A few months later, fuelled by the desire to express their feelings using the shirts, the group was screen-printing garments to sell.
It was their way out of the uncertainty which mirrored that of the deported immigrants arriving at the airport.
As well as Jacome, who lends them a cellphone and offers accommodation at the group’s screen-printing facility, they are met by local officials and another organization which gives them a small green bag to keep their things in, instead of the sacks provided when they are deported.
Although some manage a small smile, many new arrivals look as if they have just arrived on another planet.
“It’s a very hard assimilation process. First someone arrives in Mexico and says ‘I can’t believe it, why did they deport me?’ They didn’t want to come back, they had a well-paid job, and that’s where the anger comes from,” said Lavariego, 42.
Ana Laura Lopez, also 42 and one of the most familiar faces in the organisation, had a similar experience when she was deported from Chicago after 16 years, leaving two sons.

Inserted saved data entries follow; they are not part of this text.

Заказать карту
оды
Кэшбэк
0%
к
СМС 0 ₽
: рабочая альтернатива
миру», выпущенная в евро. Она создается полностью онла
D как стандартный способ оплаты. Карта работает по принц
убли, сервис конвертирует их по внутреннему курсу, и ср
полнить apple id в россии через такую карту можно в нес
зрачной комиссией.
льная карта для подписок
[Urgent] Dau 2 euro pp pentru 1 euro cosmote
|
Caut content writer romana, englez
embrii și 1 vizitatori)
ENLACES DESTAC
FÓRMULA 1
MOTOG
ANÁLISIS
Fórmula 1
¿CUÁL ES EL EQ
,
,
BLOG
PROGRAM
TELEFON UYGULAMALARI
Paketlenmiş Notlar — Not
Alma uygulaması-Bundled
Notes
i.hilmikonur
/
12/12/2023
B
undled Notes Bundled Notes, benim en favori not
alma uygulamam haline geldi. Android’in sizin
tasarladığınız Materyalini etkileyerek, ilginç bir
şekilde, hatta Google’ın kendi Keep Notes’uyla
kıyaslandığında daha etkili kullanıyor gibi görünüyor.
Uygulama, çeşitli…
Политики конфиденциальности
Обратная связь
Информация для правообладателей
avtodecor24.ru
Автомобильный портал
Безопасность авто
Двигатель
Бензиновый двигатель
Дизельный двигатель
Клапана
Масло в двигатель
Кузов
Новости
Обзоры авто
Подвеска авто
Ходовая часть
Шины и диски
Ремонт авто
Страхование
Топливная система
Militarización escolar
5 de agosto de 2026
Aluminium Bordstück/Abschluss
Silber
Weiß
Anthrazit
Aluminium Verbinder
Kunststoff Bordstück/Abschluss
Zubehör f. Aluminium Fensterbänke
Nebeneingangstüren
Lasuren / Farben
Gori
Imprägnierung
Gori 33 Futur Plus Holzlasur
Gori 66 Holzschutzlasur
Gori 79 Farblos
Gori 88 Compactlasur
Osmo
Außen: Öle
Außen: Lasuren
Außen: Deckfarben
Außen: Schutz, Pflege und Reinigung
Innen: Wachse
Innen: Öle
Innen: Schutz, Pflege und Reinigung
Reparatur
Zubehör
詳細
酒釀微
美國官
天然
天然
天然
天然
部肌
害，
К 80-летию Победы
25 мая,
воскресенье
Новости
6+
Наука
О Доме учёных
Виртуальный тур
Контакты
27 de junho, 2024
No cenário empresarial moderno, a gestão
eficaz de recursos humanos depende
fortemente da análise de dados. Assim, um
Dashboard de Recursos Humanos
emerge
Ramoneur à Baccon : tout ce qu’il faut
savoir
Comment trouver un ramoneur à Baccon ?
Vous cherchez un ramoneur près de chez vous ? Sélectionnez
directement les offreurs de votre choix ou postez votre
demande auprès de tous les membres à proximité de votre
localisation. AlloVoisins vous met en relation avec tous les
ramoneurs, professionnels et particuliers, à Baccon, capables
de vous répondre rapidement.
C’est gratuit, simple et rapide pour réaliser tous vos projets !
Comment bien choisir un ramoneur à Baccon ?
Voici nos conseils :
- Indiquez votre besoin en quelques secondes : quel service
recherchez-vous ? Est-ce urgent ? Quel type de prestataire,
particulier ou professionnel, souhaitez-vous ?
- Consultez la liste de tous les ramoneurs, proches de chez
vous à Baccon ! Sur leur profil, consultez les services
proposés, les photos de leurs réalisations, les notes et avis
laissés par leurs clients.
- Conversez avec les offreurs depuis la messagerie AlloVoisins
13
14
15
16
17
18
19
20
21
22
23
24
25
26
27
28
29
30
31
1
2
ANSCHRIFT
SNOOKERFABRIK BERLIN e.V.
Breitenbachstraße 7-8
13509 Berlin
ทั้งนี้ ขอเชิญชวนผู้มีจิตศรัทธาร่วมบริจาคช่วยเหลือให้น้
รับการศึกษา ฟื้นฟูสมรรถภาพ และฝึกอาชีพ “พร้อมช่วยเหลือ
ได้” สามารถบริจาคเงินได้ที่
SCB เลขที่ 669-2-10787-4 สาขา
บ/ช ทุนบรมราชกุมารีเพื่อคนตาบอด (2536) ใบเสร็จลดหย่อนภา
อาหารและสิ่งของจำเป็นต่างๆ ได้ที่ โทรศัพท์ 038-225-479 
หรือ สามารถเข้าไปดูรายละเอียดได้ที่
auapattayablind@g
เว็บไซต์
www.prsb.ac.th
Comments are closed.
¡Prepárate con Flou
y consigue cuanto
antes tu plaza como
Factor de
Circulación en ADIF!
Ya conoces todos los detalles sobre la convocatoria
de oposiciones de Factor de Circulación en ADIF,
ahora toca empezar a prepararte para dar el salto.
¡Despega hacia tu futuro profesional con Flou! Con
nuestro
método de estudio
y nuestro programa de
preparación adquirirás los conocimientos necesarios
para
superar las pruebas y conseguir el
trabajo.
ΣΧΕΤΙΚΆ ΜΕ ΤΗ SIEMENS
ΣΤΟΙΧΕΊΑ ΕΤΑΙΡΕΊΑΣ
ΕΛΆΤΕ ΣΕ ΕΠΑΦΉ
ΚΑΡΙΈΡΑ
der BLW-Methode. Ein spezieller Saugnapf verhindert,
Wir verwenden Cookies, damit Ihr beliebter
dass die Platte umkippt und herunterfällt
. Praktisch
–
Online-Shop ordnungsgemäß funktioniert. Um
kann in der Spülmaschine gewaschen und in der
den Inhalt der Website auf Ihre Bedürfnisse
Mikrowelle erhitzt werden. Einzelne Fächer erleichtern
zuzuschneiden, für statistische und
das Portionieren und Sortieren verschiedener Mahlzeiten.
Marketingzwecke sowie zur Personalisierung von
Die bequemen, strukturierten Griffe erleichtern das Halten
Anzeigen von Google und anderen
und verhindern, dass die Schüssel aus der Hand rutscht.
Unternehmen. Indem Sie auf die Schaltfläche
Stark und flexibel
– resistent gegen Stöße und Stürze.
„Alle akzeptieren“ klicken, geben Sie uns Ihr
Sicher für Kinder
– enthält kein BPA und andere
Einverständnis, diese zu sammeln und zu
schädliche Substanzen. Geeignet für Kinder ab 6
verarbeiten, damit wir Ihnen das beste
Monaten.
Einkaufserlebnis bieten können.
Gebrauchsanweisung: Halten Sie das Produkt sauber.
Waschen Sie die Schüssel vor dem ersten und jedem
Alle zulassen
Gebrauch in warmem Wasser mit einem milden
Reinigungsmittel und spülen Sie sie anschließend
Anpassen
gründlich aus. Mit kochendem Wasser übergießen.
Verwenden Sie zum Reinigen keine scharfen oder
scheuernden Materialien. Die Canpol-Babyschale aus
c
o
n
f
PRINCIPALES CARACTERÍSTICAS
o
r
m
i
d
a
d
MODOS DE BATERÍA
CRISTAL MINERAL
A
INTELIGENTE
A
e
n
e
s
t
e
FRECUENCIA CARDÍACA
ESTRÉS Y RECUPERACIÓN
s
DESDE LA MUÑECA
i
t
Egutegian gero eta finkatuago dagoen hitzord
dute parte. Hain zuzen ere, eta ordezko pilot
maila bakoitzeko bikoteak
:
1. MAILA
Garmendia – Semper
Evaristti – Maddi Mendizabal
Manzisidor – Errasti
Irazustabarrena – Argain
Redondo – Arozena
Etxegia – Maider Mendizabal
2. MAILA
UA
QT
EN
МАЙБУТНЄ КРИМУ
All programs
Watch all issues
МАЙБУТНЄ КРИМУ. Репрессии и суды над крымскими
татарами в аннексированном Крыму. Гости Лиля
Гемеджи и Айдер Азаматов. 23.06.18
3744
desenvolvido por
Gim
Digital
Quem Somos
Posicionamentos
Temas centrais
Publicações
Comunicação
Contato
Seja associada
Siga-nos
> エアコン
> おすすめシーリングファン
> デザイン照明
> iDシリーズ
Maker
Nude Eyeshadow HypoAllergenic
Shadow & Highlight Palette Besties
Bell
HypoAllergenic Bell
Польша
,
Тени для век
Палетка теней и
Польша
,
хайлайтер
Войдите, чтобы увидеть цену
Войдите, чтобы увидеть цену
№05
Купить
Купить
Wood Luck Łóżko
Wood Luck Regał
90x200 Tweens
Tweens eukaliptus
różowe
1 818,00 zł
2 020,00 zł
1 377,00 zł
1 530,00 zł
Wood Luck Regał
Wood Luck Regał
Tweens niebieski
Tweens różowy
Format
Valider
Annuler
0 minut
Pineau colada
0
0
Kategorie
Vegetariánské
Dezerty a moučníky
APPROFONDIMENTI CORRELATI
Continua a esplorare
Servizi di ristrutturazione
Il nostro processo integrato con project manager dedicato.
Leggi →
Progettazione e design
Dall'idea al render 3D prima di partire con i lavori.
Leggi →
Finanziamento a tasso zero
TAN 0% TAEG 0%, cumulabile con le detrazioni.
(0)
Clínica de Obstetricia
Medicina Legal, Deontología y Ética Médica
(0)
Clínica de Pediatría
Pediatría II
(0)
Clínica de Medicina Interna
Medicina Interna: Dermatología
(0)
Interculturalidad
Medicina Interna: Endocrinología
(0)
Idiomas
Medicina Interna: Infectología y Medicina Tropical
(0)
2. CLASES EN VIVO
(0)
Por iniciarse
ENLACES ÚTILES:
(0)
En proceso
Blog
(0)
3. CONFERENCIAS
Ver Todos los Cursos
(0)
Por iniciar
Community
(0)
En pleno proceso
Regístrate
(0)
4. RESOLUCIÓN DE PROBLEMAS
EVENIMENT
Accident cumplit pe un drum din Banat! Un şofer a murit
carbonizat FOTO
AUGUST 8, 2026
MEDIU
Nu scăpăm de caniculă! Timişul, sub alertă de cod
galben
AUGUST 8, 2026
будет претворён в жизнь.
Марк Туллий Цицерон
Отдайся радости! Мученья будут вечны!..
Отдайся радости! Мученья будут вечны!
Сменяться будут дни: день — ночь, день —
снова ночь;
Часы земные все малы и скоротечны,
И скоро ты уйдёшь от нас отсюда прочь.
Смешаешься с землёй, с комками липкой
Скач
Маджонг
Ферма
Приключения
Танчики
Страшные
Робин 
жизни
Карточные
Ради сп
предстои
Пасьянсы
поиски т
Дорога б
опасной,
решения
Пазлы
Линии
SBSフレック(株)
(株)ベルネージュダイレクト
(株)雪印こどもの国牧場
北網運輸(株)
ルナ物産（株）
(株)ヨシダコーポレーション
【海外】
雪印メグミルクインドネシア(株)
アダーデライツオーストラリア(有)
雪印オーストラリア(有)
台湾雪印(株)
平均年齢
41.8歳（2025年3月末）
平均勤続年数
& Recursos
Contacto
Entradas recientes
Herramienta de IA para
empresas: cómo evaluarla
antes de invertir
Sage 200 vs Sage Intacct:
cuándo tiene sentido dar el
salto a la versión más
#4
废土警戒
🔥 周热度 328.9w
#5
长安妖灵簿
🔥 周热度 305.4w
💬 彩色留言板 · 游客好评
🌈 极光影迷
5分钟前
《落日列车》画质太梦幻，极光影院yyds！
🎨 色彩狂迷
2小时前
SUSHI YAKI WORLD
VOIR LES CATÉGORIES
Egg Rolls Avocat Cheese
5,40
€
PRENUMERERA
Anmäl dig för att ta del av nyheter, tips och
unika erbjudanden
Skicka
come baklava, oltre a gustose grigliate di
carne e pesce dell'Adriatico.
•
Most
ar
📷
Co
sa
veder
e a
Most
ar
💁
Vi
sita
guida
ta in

She was heading to the airport to sort out her papers in Mexico — with the intention of returning to the US with a work visa — when she was picked up by immigration agents. Now, she cannot return to the US for 20 years.
For her, “everything changed” when she arrived in Mexico. “I had just been robbed of the only opportunity I had, when I wasn’t a criminal, when I had dedicated myself to working. I was in shock for several days,” she recalled.
However, with the business going from strength to strength and winning fans on Facebook, her tone changes remembering the T-shirt design which best expresses her current feelings.
“Intelligent here and there,” it says in Spanish, in a design which mimics the logo of the Chicago Cubs baseball team.
Although they’re enjoying success in Mexico, the group’s members see returning to their homes in the US as an increasingly difficult task, thanks to Trump’s tough stance on immigrants.
“It’s a year that has lowered our hopes of returning home,” says Lopez, at a protest in front of the US embassy in Mexico, during which they present the sacks given to deported migrants. “Every sack has a story. It’s a broken dream, a separated family,” she said.